Your answer should be the lines of the data below that contain "kpis".

# Document understanding data
□ □ □ □

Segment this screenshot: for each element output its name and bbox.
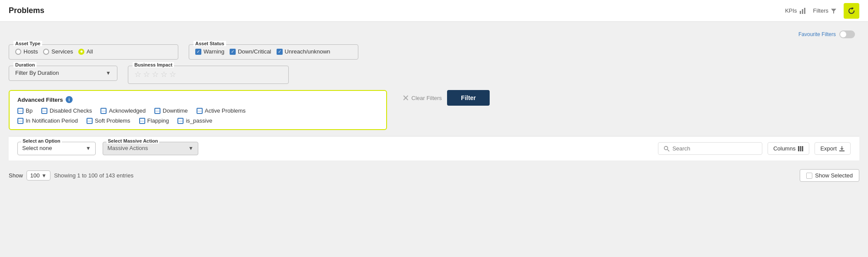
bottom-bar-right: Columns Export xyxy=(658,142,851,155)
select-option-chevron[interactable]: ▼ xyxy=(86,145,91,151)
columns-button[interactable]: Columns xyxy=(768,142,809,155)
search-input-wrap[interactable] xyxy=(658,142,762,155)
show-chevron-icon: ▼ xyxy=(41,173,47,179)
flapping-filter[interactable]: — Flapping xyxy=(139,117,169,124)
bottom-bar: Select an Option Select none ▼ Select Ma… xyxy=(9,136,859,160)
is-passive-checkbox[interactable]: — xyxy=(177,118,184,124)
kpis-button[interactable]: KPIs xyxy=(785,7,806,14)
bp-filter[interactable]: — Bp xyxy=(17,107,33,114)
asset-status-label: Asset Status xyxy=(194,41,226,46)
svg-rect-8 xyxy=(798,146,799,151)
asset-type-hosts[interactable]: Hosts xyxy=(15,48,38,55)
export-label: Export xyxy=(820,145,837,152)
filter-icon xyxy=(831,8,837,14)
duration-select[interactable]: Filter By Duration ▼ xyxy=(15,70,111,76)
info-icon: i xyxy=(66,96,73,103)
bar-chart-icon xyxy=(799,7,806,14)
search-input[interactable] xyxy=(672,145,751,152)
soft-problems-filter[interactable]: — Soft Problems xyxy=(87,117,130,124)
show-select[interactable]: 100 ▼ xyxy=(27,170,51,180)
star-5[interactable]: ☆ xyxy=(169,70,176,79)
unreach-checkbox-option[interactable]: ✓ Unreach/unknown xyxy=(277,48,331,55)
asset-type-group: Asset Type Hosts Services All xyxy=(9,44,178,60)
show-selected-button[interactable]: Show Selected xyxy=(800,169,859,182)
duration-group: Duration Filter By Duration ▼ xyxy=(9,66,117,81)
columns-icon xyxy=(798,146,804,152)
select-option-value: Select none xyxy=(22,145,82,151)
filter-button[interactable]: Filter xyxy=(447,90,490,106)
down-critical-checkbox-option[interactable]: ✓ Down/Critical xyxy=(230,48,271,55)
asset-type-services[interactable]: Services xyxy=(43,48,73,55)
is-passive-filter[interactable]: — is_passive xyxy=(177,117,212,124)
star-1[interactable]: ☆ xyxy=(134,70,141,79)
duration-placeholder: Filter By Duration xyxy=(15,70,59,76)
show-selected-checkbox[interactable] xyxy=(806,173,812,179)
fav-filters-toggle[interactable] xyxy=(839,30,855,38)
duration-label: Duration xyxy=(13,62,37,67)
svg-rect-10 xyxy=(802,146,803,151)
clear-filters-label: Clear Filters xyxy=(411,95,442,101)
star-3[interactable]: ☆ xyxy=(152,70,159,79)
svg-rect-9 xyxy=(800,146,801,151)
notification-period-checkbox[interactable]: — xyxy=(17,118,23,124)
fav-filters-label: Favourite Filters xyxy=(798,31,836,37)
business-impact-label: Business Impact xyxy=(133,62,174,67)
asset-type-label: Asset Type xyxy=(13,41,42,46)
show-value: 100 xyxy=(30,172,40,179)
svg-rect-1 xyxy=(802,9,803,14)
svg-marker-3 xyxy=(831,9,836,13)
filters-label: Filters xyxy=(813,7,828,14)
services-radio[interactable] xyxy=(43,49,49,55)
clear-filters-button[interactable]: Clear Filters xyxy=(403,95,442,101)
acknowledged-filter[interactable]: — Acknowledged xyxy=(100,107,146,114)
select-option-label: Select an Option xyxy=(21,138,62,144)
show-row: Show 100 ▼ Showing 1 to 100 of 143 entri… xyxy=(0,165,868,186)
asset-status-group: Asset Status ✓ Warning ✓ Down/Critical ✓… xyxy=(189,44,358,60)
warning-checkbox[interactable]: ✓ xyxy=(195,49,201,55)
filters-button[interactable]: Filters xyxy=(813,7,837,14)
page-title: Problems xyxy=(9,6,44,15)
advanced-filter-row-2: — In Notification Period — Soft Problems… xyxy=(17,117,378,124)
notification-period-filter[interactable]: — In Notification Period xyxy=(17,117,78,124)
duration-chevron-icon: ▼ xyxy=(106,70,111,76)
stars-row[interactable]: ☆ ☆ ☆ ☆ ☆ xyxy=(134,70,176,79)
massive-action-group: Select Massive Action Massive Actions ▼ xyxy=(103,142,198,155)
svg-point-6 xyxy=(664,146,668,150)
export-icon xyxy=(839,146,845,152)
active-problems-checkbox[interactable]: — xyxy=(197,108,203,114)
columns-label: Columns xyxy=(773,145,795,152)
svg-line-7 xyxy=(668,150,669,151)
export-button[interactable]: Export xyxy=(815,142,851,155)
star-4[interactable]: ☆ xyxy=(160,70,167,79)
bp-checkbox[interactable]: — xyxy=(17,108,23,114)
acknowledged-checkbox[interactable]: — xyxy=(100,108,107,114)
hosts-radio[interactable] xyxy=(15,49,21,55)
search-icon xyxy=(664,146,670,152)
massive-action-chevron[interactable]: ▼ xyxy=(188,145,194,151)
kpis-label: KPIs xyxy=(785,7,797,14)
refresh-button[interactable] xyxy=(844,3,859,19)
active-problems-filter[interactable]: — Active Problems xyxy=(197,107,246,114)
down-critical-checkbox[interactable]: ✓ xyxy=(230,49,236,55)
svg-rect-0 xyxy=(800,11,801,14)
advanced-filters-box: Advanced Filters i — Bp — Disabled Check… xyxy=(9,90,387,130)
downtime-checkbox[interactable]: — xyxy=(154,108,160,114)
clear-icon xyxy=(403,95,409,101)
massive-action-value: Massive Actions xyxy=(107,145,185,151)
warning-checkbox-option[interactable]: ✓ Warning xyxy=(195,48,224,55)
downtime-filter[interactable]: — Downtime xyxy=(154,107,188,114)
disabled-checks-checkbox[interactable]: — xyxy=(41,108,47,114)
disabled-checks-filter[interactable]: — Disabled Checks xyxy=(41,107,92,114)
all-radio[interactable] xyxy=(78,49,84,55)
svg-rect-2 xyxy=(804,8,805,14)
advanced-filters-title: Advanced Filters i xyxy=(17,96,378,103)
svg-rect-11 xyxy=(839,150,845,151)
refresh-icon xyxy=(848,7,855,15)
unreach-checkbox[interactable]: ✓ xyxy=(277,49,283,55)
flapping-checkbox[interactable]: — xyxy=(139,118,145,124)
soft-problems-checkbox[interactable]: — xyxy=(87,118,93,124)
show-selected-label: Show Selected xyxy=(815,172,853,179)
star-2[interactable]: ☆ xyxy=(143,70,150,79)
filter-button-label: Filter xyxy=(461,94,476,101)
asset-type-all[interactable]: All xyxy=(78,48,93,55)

□ □ □ □

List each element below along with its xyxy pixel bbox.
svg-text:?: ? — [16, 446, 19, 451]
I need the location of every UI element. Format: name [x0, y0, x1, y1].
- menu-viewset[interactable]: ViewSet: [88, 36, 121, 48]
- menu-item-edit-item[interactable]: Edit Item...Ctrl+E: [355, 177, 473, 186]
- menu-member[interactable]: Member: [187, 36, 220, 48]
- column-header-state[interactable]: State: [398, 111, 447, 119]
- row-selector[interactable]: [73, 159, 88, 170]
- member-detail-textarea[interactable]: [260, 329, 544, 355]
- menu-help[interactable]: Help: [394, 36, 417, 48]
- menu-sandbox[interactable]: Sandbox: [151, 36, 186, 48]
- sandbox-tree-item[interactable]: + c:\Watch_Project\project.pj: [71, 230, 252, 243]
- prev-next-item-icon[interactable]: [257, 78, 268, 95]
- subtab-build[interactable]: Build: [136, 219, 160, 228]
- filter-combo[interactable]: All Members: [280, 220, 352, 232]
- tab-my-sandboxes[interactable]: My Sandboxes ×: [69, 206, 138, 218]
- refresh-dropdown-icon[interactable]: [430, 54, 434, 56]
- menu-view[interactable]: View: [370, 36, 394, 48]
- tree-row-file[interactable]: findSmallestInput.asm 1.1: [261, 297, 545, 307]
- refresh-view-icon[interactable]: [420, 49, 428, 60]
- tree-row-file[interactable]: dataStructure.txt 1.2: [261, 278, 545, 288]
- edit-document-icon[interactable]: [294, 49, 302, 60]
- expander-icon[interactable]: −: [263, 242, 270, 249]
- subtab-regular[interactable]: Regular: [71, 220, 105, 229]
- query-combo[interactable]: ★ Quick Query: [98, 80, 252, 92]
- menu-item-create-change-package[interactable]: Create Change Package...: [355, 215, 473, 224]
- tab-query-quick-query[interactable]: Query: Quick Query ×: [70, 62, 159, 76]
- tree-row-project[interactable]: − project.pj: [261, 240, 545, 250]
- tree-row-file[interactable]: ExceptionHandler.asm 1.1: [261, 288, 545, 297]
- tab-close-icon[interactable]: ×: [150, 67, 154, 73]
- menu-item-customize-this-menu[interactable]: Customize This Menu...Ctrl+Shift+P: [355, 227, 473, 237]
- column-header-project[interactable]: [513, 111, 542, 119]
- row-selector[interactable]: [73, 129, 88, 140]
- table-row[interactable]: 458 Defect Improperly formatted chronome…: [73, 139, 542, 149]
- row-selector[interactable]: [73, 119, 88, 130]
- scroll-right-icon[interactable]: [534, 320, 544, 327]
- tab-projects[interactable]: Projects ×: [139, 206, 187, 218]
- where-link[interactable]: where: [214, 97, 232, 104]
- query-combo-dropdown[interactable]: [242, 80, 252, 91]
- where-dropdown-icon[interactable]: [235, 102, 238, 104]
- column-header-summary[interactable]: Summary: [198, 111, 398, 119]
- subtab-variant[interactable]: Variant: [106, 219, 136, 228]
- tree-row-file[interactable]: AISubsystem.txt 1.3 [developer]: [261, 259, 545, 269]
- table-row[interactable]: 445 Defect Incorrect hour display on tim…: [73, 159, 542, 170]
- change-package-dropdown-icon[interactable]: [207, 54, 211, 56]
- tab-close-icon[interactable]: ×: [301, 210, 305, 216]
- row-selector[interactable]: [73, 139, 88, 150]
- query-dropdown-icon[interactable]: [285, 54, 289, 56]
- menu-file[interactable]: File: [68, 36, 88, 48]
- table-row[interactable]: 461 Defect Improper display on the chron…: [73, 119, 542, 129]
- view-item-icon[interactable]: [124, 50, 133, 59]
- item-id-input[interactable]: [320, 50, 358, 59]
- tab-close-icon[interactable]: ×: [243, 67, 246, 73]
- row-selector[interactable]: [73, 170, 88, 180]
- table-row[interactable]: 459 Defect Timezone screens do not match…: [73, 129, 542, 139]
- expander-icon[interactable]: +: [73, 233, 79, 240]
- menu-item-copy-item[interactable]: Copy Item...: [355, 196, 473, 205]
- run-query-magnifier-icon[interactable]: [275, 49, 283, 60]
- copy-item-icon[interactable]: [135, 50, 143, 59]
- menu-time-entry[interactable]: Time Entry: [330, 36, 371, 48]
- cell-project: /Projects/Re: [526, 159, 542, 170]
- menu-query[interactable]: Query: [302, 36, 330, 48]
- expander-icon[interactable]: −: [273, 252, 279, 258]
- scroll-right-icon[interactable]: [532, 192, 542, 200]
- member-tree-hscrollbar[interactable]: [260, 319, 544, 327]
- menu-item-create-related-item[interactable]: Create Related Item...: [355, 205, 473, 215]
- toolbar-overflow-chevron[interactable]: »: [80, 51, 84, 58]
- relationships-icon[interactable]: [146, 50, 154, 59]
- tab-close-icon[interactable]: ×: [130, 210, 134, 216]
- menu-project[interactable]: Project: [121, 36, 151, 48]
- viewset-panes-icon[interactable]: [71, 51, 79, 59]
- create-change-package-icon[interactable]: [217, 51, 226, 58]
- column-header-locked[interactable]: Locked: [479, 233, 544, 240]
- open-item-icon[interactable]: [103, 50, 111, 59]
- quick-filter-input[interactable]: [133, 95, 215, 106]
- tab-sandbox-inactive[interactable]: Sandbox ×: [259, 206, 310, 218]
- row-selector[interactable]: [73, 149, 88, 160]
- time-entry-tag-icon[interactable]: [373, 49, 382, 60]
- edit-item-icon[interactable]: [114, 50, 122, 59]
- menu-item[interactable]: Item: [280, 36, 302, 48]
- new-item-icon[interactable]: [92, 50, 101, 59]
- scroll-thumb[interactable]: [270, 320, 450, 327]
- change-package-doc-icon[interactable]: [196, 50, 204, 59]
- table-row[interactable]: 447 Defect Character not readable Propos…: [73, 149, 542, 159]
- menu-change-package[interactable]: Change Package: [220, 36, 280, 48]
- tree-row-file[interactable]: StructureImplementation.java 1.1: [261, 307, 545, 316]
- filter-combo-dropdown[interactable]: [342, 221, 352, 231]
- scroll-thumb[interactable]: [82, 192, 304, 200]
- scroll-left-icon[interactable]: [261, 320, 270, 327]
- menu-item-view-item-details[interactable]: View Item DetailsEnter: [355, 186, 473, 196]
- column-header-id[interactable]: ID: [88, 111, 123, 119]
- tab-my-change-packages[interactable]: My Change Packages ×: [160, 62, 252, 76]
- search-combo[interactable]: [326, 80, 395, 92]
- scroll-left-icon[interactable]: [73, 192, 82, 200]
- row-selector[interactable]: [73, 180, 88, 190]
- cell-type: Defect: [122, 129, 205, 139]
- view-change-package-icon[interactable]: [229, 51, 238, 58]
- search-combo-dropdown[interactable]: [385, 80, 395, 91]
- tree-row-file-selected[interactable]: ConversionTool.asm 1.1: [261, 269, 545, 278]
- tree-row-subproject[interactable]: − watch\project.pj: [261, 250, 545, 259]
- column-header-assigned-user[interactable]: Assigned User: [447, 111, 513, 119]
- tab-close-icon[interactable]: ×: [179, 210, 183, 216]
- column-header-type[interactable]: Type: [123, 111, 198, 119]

□ □ □ □

# Answer box
kpis-button[interactable]: KPIs xyxy=(785,7,806,14)
kpis-label: KPIs xyxy=(785,7,797,14)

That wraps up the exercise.